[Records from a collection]
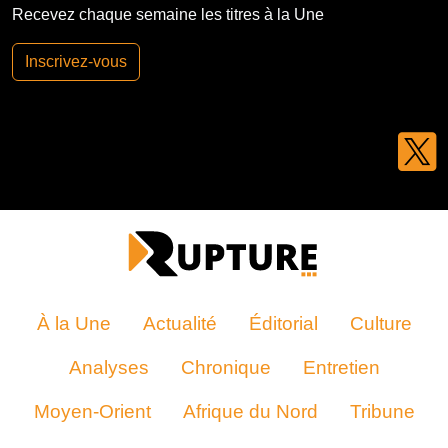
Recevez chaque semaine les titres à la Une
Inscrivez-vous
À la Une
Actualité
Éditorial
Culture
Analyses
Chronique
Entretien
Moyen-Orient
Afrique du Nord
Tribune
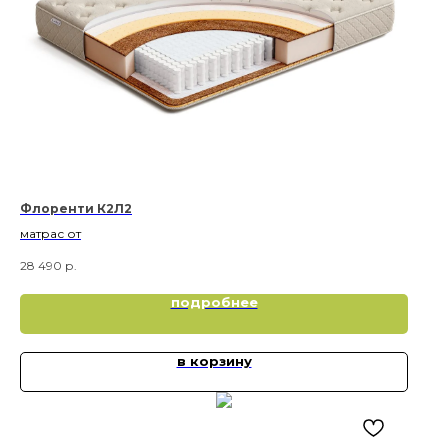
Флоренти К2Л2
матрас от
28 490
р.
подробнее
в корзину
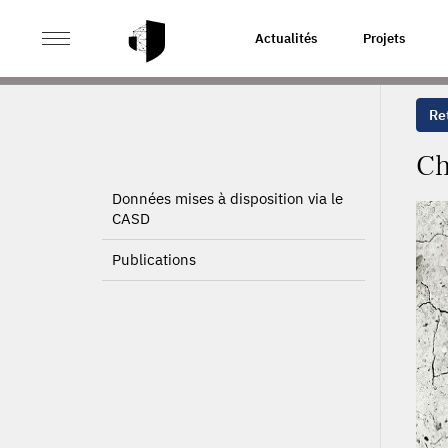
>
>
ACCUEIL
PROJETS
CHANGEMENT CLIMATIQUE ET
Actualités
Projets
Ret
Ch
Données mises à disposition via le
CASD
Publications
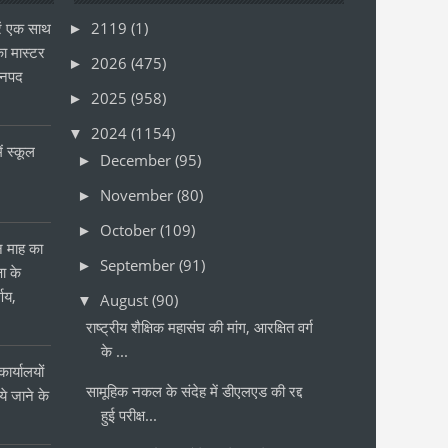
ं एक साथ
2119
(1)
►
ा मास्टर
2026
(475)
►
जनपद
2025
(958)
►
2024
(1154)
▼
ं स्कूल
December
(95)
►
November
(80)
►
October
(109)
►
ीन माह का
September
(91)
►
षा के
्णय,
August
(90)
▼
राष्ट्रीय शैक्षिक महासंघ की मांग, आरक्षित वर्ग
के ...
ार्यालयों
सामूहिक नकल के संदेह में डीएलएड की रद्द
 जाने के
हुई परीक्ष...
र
==
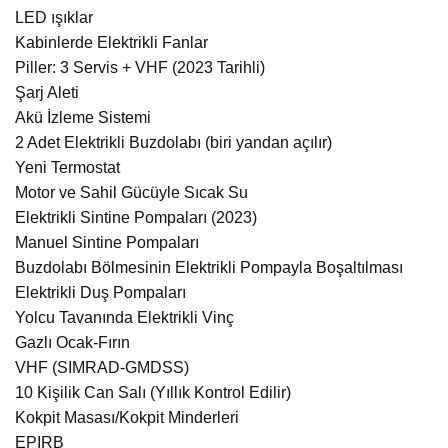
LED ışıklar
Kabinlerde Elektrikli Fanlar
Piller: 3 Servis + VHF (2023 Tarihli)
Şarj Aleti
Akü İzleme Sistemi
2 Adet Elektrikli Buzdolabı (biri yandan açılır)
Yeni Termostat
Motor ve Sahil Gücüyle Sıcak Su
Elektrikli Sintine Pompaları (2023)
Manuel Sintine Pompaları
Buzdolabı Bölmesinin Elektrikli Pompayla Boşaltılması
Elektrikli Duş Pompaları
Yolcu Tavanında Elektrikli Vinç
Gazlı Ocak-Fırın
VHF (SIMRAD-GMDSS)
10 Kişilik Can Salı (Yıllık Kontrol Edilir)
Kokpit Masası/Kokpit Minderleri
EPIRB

» **ACTIVITY**
Work through the records line by line and tally those holding "Sintine". Reply with the number alone.

» **YOUR SOLUTION**
2